I would use your blanks for the body and (front section if there is enough) and make a solid black cap out of your ebonite.  Otherwise, start picking up two matching blanks...


----------



## yaroslaw (Apr 17, 2013)

Chris, Jonathon is right - I want to use single 5" blank to make one kitless pen.
I already imagined few designs that do the trick (say small pocket pens, as one seen in SOYP now). Another trick I imagine, is to "shorten" needed material for body, making section from ebonite AND making male threads for a cap on a section not on a body. But I'm still waiting for custom taps so for now using el grande sections.


----------



## Texatdurango (Apr 17, 2013)

yaroslaw said:


> I started going kitless way, and my first tries are ebonite (I just have almost-free black rods). So far so good, but I want to use some colors and I have some freebies from Exoticblanks and Beartoothwoods, few bought acrylics, some blanks from Jonathan Brooks won during BASH.
> Problem is - all of them 5", and most of them - 1 piece.
> 
> So, any tricks on using 5" acrylic blanks (some are actually a little bigger) in kitless pens?
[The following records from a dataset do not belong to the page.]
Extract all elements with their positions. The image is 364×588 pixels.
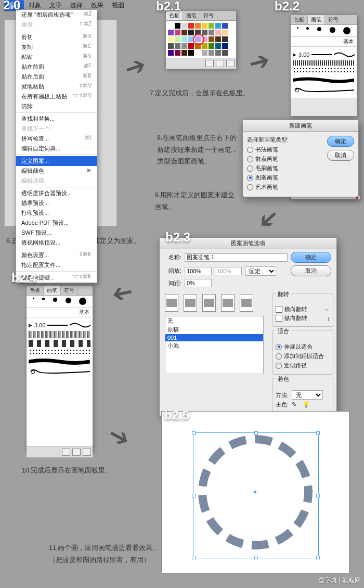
tab-符号[interactable]: 符号: [325, 15, 342, 24]
menu-item[interactable]: 还原 "图层面板选项"⌘Z: [16, 10, 97, 20]
menu-item[interactable]: 打印预设...: [16, 208, 97, 218]
list-item[interactable]: 小池: [165, 341, 263, 350]
swatch[interactable]: [209, 43, 214, 49]
swatch[interactable]: [195, 50, 201, 56]
handle-tr[interactable]: [316, 431, 320, 435]
menu-item[interactable]: 贴在后面⌘B: [16, 72, 97, 82]
swatch[interactable]: [215, 43, 221, 49]
tab-符号[interactable]: 符号: [200, 11, 217, 20]
menu-item[interactable]: 描摹预设...: [16, 198, 97, 208]
brush-sample-new-pattern[interactable]: [29, 331, 90, 338]
brush-lib-icon-2[interactable]: [62, 449, 70, 456]
menu-item[interactable]: 拼写检查...⌘I: [16, 134, 97, 144]
menu-item[interactable]: 颜色设置...⇧⌘K: [16, 250, 97, 260]
swatch-new-icon[interactable]: [216, 60, 224, 67]
swatch[interactable]: [168, 36, 174, 42]
swatch[interactable]: [181, 36, 187, 42]
swatch[interactable]: [209, 36, 214, 42]
tab-画笔[interactable]: 画笔: [44, 286, 61, 295]
menu-item[interactable]: 透明度拼合器预设...: [16, 188, 97, 198]
menu-item[interactable]: 就地粘贴⇧⌘V: [16, 82, 97, 92]
brush-sample-dots-2[interactable]: [29, 349, 90, 356]
swatch[interactable]: [175, 50, 180, 56]
menu-item[interactable]: 透视网格预设...: [16, 238, 97, 248]
pbo-name-input[interactable]: [185, 253, 288, 262]
swatch[interactable]: [209, 50, 214, 56]
brush-trash-icon-2[interactable]: [83, 449, 91, 456]
menu-item[interactable]: 查找和替换...: [16, 114, 97, 124]
brush-sample-pattern2[interactable]: [293, 67, 355, 74]
radio-fit[interactable]: 近似路径: [276, 362, 330, 369]
pbo-tile-side[interactable]: [165, 294, 178, 312]
swatch[interactable]: [222, 50, 228, 56]
pbo-tile-start[interactable]: [221, 294, 235, 312]
swatch[interactable]: [209, 23, 214, 29]
tab-画笔[interactable]: 画笔: [183, 11, 200, 20]
pbo-tile-end[interactable]: [240, 294, 253, 312]
pbo-flip-h[interactable]: 横向翻转↔: [276, 305, 330, 313]
radio-图案画笔[interactable]: 图案画笔: [247, 174, 322, 182]
pbo-flip-v[interactable]: 纵向翻转↕: [276, 314, 330, 322]
eyedropper-icon[interactable]: ✎: [292, 401, 296, 408]
tab-符号[interactable]: 符号: [61, 286, 78, 295]
pbo-tile-inner[interactable]: [202, 294, 216, 312]
swatch[interactable]: [209, 30, 214, 35]
handle-ml[interactable]: [192, 494, 196, 497]
brush-sample-blocks[interactable]: [29, 340, 90, 347]
swatch-folder-icon[interactable]: [205, 60, 214, 67]
pbo-scale-mode[interactable]: 固定: [245, 266, 276, 276]
radio-毛刷画笔[interactable]: 毛刷画笔: [247, 164, 322, 172]
swatch[interactable]: [215, 50, 221, 56]
menu-item[interactable]: 粘贴⌘V: [16, 52, 97, 62]
swatch[interactable]: [188, 23, 194, 29]
swatch[interactable]: [215, 30, 221, 35]
menu-item[interactable]: 清除: [16, 101, 97, 111]
swatch[interactable]: [202, 23, 207, 29]
radio-书法画笔[interactable]: 书法画笔: [247, 146, 322, 154]
swatch[interactable]: [175, 36, 180, 42]
list-item[interactable]: 原稿: [165, 325, 263, 334]
swatch[interactable]: [168, 50, 174, 56]
swatch[interactable]: [222, 30, 228, 35]
menu-视图[interactable]: 视图: [108, 0, 128, 11]
pbo-gap-input[interactable]: [185, 279, 212, 287]
handle-br[interactable]: [316, 556, 320, 559]
list-item[interactable]: 001: [165, 334, 263, 341]
brush-new-icon-2[interactable]: [72, 449, 81, 456]
menu-item[interactable]: 在所有画板上粘贴⌥⇧⌘V: [16, 92, 97, 101]
swatch[interactable]: [215, 23, 221, 29]
radio-fit[interactable]: 添加间距以适合: [276, 352, 330, 360]
pbo-method-select[interactable]: 无: [292, 390, 323, 400]
menu-item[interactable]: 贴在前面⌘F: [16, 62, 97, 72]
brush-sample-pattern1[interactable]: [293, 60, 355, 66]
handle-mr[interactable]: [316, 494, 320, 497]
pbo-ok[interactable]: 确定: [291, 252, 331, 263]
pbo-tile-outer[interactable]: [184, 294, 197, 312]
tip-icon[interactable]: 💡: [303, 401, 310, 408]
pbo-scale-input[interactable]: [185, 267, 212, 275]
swatch[interactable]: [181, 43, 187, 49]
new-brush-ok[interactable]: 确定: [327, 136, 354, 147]
handle-bc[interactable]: [254, 556, 258, 559]
swatch[interactable]: [188, 50, 194, 56]
menu-item[interactable]: 指定配置文件...: [16, 260, 97, 270]
menu-item[interactable]: 复制⌘C: [16, 42, 97, 52]
list-item[interactable]: 无: [165, 316, 263, 325]
brush-sample-line[interactable]: ▶3.00: [293, 50, 355, 59]
brush-sample-scroll[interactable]: [293, 86, 355, 94]
pbo-pattern-list[interactable]: 无原稿001小池: [165, 316, 264, 374]
handle-bl[interactable]: [192, 556, 196, 559]
swatch[interactable]: [168, 23, 174, 29]
menu-item[interactable]: 编辑自定词典...: [16, 144, 97, 154]
brush-sample-charcoal-2[interactable]: [29, 357, 90, 366]
menu-item[interactable]: 编辑颜色▶: [16, 166, 97, 176]
swatch[interactable]: [168, 30, 174, 35]
brush-sample-scroll-2[interactable]: [29, 367, 90, 376]
radio-艺术画笔[interactable]: 艺术画笔: [247, 183, 322, 191]
swatch[interactable]: [181, 50, 187, 56]
handle-tc[interactable]: [254, 431, 258, 435]
pbo-scale2-input[interactable]: [215, 267, 242, 275]
menu-item[interactable]: SWF 预设...: [16, 228, 97, 238]
swatch[interactable]: [222, 43, 228, 49]
swatch[interactable]: [181, 23, 187, 29]
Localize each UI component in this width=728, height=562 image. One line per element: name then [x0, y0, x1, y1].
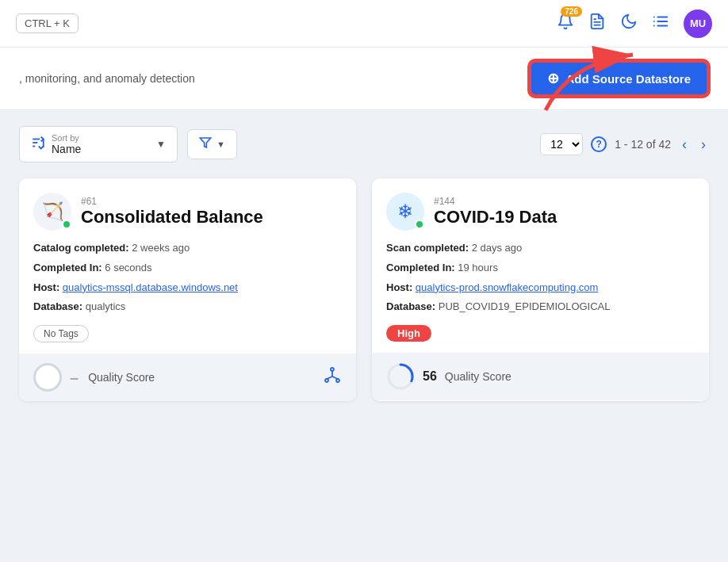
filter-bar: Sort by Name ▼ ▼ 12 24 48 ? 1 - 12 of 42… — [19, 126, 709, 162]
host-label-2: Host: — [386, 281, 412, 293]
quality-score-dash-1: – — [70, 369, 79, 387]
svg-point-16 — [336, 379, 339, 382]
datastore-card-consolidated-balance[interactable]: 🏹 #61 Consolidated Balance Catalog compl… — [19, 178, 356, 401]
notification-bell[interactable]: 726 — [557, 13, 574, 34]
header-left: CTRL + K — [16, 13, 79, 33]
db-value-2: PUB_COVID19_EPIDEMIOLOGICAL — [439, 300, 611, 312]
add-source-datastore-button[interactable]: ⊕ Add Source Datastore — [529, 60, 709, 97]
next-page-button[interactable]: › — [698, 136, 709, 153]
card-title-area-2: #144 COVID-19 Data — [434, 196, 557, 227]
card-number-2: #144 — [434, 196, 557, 207]
toolbar: , monitoring, and anomaly detection ⊕ Ad… — [0, 48, 728, 110]
status-dot-2 — [415, 220, 424, 229]
card-footer-2: 56 Quality Score — [372, 353, 709, 400]
card-meta-host-2: Host: qualytics-prod.snowflakecomputing.… — [386, 280, 695, 296]
avatar[interactable]: MU — [684, 10, 712, 38]
db-value-1: qualytics — [86, 300, 126, 312]
completed-label-1: Completed In: — [33, 262, 102, 273]
sort-az-icon — [31, 136, 45, 153]
card-title-2: COVID-19 Data — [434, 207, 557, 227]
svg-line-18 — [327, 377, 332, 379]
high-badge-2[interactable]: High — [386, 325, 431, 342]
completed-label-2: Completed In: — [386, 262, 455, 273]
toolbar-description: , monitoring, and anomaly detection — [19, 72, 195, 85]
host-label-1: Host: — [33, 281, 59, 293]
tag-badge-1[interactable]: No Tags — [33, 325, 89, 342]
pagination: 12 24 48 ? 1 - 12 of 42 ‹ › — [540, 133, 709, 155]
list-icon[interactable] — [652, 13, 669, 34]
card-header-row-2: ❄ #144 COVID-19 Data — [386, 193, 695, 231]
add-icon: ⊕ — [547, 70, 559, 87]
status-dot-1 — [62, 220, 71, 229]
host-link-2[interactable]: qualytics-prod.snowflakecomputing.com — [416, 281, 599, 293]
catalog-value-1: 2 weeks ago — [132, 242, 190, 254]
card-body-1: 🏹 #61 Consolidated Balance Catalog compl… — [19, 178, 356, 354]
header: CTRL + K 726 MU — [0, 0, 728, 48]
card-meta-catalog-1: Catalog completed: 2 weeks ago — [33, 240, 342, 257]
filter-button[interactable]: ▼ — [187, 129, 237, 159]
card-footer-1: – Quality Score — [19, 354, 356, 401]
svg-point-14 — [331, 368, 334, 371]
svg-marker-13 — [200, 138, 210, 147]
card-body-2: ❄ #144 COVID-19 Data Scan completed: 2 d… — [372, 178, 709, 353]
card-meta-completed-1: Completed In: 6 seconds — [33, 260, 342, 277]
card-logo-2: ❄ — [386, 193, 424, 231]
quality-label-1: Quality Score — [88, 371, 155, 384]
moon-icon[interactable] — [620, 13, 638, 34]
completed-value-2: 19 hours — [458, 262, 498, 273]
prev-page-button[interactable]: ‹ — [679, 136, 690, 153]
page-size-select[interactable]: 12 24 48 — [540, 133, 583, 155]
quality-score-2: 56 — [423, 369, 437, 384]
header-right: 726 MU — [557, 10, 712, 38]
network-icon-1[interactable] — [323, 365, 342, 389]
card-number-1: #61 — [81, 196, 263, 207]
logo-icon-1: 🏹 — [42, 201, 63, 222]
card-meta-completed-2: Completed In: 19 hours — [386, 260, 695, 277]
filter-icon — [199, 136, 212, 152]
card-title-1: Consolidated Balance — [81, 207, 263, 227]
host-link-1[interactable]: qualytics-mssql.database.windows.net — [63, 281, 238, 293]
logo-icon-2: ❄ — [397, 201, 413, 223]
page-info: 1 - 12 of 42 — [615, 138, 671, 151]
main-content: Sort by Name ▼ ▼ 12 24 48 ? 1 - 12 of 42… — [0, 110, 728, 562]
card-meta-catalog-2: Scan completed: 2 days ago — [386, 240, 695, 257]
db-label-2: Database: — [386, 300, 435, 312]
sort-dropdown[interactable]: Sort by Name ▼ — [19, 126, 178, 162]
card-header-row-1: 🏹 #61 Consolidated Balance — [33, 193, 342, 231]
chevron-filter-icon: ▼ — [216, 140, 225, 149]
catalog-label-1: Catalog completed: — [33, 242, 129, 254]
catalog-label-2: Scan completed: — [386, 242, 469, 254]
svg-line-19 — [332, 377, 338, 379]
chevron-down-icon: ▼ — [156, 139, 166, 150]
sort-text: Sort by Name — [52, 133, 150, 155]
card-logo-1: 🏹 — [33, 193, 71, 231]
sort-value: Name — [52, 143, 81, 155]
quality-circle-progress-2 — [386, 362, 415, 391]
catalog-value-2: 2 days ago — [472, 242, 523, 254]
datastore-card-covid19[interactable]: ❄ #144 COVID-19 Data Scan completed: 2 d… — [372, 178, 709, 401]
keyboard-shortcut[interactable]: CTRL + K — [16, 13, 79, 33]
add-button-label: Add Source Datastore — [565, 72, 691, 86]
notification-count: 726 — [561, 6, 582, 17]
card-title-area-1: #61 Consolidated Balance — [81, 196, 263, 227]
svg-point-15 — [325, 379, 328, 382]
completed-value-1: 6 seconds — [105, 262, 151, 273]
document-icon[interactable] — [588, 13, 606, 34]
sort-label: Sort by — [52, 133, 150, 143]
card-meta-host-1: Host: qualytics-mssql.database.windows.n… — [33, 280, 342, 296]
quality-circle-1 — [33, 363, 62, 392]
card-meta-db-2: Database: PUB_COVID19_EPIDEMIOLOGICAL — [386, 299, 695, 315]
db-label-1: Database: — [33, 300, 82, 312]
help-icon[interactable]: ? — [591, 136, 607, 152]
cards-grid: 🏹 #61 Consolidated Balance Catalog compl… — [19, 178, 709, 401]
quality-label-2: Quality Score — [445, 370, 512, 383]
card-meta-db-1: Database: qualytics — [33, 299, 342, 315]
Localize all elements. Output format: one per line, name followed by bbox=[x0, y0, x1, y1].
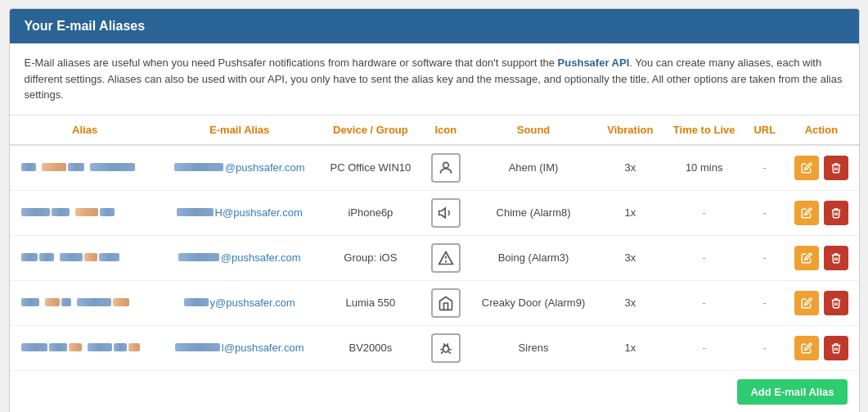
svg-line-11 bbox=[447, 343, 447, 346]
ttl-cell: - bbox=[663, 190, 745, 235]
vibration-cell: 3x bbox=[598, 280, 663, 325]
device-group-cell: Lumia 550 bbox=[319, 280, 423, 325]
sound-cell: Boing (Alarm3) bbox=[470, 235, 598, 280]
col-icon: Icon bbox=[422, 115, 469, 145]
url-cell: - bbox=[745, 325, 784, 370]
alias-cell bbox=[10, 280, 160, 325]
email-alias-cell: l@pushsafer.com bbox=[160, 325, 319, 370]
add-email-alias-button[interactable]: Add E-mail Alias bbox=[737, 379, 847, 405]
icon-cell bbox=[422, 325, 469, 370]
alias-cell bbox=[10, 145, 160, 191]
main-container: Your E-mail Aliases E-Mail aliases are u… bbox=[9, 8, 860, 412]
col-ttl: Time to Live bbox=[663, 115, 745, 145]
col-alias: Alias bbox=[10, 115, 160, 145]
url-cell: - bbox=[745, 145, 784, 191]
svg-line-8 bbox=[441, 351, 443, 354]
email-alias-cell: H@pushsafer.com bbox=[160, 190, 319, 235]
alias-icon bbox=[431, 153, 461, 183]
alias-cell bbox=[10, 190, 160, 235]
action-cell bbox=[784, 190, 858, 235]
table-header-row: Alias E-mail Alias Device / Group Icon S… bbox=[10, 115, 859, 145]
url-cell: - bbox=[745, 190, 784, 235]
table-row: H@pushsafer.comiPhone6pChime (Alarm8)1x-… bbox=[10, 190, 859, 235]
delete-button[interactable] bbox=[824, 291, 848, 315]
alias-cell bbox=[10, 235, 160, 280]
vibration-cell: 1x bbox=[598, 325, 663, 370]
device-group-cell: BV2000s bbox=[319, 325, 423, 370]
device-group-cell: iPhone6p bbox=[319, 190, 423, 235]
delete-button[interactable] bbox=[824, 201, 848, 225]
delete-button[interactable] bbox=[824, 336, 848, 360]
description-text: E-Mail aliases are useful when you need … bbox=[25, 57, 558, 69]
email-link[interactable]: @pushsafer.com bbox=[221, 251, 301, 264]
sound-cell: Chime (Alarm8) bbox=[470, 190, 598, 235]
alias-icon bbox=[431, 243, 461, 273]
edit-button[interactable] bbox=[794, 156, 819, 180]
email-link[interactable]: H@pushsafer.com bbox=[215, 206, 303, 219]
alias-icon bbox=[431, 333, 461, 363]
delete-button[interactable] bbox=[824, 246, 848, 270]
email-alias-cell: @pushsafer.com bbox=[160, 145, 319, 191]
col-url: URL bbox=[745, 115, 784, 145]
col-action: Action bbox=[784, 115, 858, 145]
email-alias-cell: @pushsafer.com bbox=[160, 235, 319, 280]
edit-button[interactable] bbox=[794, 336, 819, 360]
page-title: Your E-mail Aliases bbox=[25, 19, 146, 33]
svg-line-9 bbox=[448, 351, 451, 354]
url-cell: - bbox=[745, 235, 784, 280]
icon-cell bbox=[422, 145, 469, 191]
ttl-cell: - bbox=[663, 235, 745, 280]
ttl-cell: 10 mins bbox=[663, 145, 745, 191]
page-header: Your E-mail Aliases bbox=[10, 9, 859, 43]
alias-icon bbox=[431, 198, 461, 228]
col-vibration: Vibration bbox=[598, 115, 663, 145]
table-section: Alias E-mail Alias Device / Group Icon S… bbox=[10, 115, 859, 413]
icon-cell bbox=[422, 280, 469, 325]
action-cell bbox=[784, 280, 858, 325]
table-row: @pushsafer.comPC Office WIN10Ahem (IM)3x… bbox=[10, 145, 859, 191]
email-alias-cell: y@pushsafer.com bbox=[160, 280, 319, 325]
action-cell bbox=[784, 325, 858, 370]
alias-icon bbox=[431, 288, 461, 318]
col-sound: Sound bbox=[470, 115, 598, 145]
email-link[interactable]: l@pushsafer.com bbox=[222, 342, 304, 354]
svg-line-10 bbox=[443, 343, 444, 346]
table-row: l@pushsafer.comBV2000sSirens1x-- bbox=[10, 325, 859, 370]
col-email-alias: E-mail Alias bbox=[160, 115, 319, 145]
delete-button[interactable] bbox=[824, 156, 848, 180]
vibration-cell: 1x bbox=[598, 190, 663, 235]
edit-button[interactable] bbox=[794, 291, 819, 315]
edit-button[interactable] bbox=[794, 246, 819, 270]
sound-cell: Creaky Door (Alarm9) bbox=[470, 280, 598, 325]
svg-point-0 bbox=[443, 162, 448, 168]
ttl-cell: - bbox=[663, 280, 745, 325]
sound-cell: Ahem (IM) bbox=[470, 145, 598, 191]
email-link[interactable]: @pushsafer.com bbox=[225, 161, 305, 174]
email-link[interactable]: y@pushsafer.com bbox=[210, 297, 295, 309]
icon-cell bbox=[422, 190, 469, 235]
svg-marker-1 bbox=[438, 208, 445, 218]
alias-cell bbox=[10, 325, 160, 370]
vibration-cell: 3x bbox=[598, 235, 663, 280]
description-section: E-Mail aliases are useful when you need … bbox=[10, 43, 859, 115]
ttl-cell: - bbox=[663, 325, 745, 370]
api-link[interactable]: Pushsafer API bbox=[558, 57, 630, 69]
icon-cell bbox=[422, 235, 469, 280]
sound-cell: Sirens bbox=[470, 325, 598, 370]
vibration-cell: 3x bbox=[598, 145, 663, 191]
device-group-cell: PC Office WIN10 bbox=[319, 145, 423, 191]
col-device-group: Device / Group bbox=[319, 115, 423, 145]
svg-point-4 bbox=[445, 260, 446, 261]
footer-section: Add E-mail Alias bbox=[10, 371, 859, 413]
url-cell: - bbox=[745, 280, 784, 325]
action-cell bbox=[784, 235, 858, 280]
table-row: @pushsafer.comGroup: iOSBoing (Alarm3)3x… bbox=[10, 235, 859, 280]
edit-button[interactable] bbox=[794, 201, 819, 225]
device-group-cell: Group: iOS bbox=[319, 235, 423, 280]
aliases-table: Alias E-mail Alias Device / Group Icon S… bbox=[10, 115, 859, 371]
action-cell bbox=[784, 145, 858, 191]
table-row: y@pushsafer.comLumia 550Creaky Door (Ala… bbox=[10, 280, 859, 325]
The smallest pen I make that is capable of using a "standard" ink converter has a lower body of 2.8" and a cap body of 1.9" and I use .250" black upper and lower finials with a black grip section so making a pen from one 5" blank is easily doable with a thin kerf saw.  I have made quite a few pens this size so the above numbers are fact and not theory.

The lower pen in the photo is such a pen, it uses a standard ink converter and uses a Bock #5 nib and weighs 12 grams .....


----------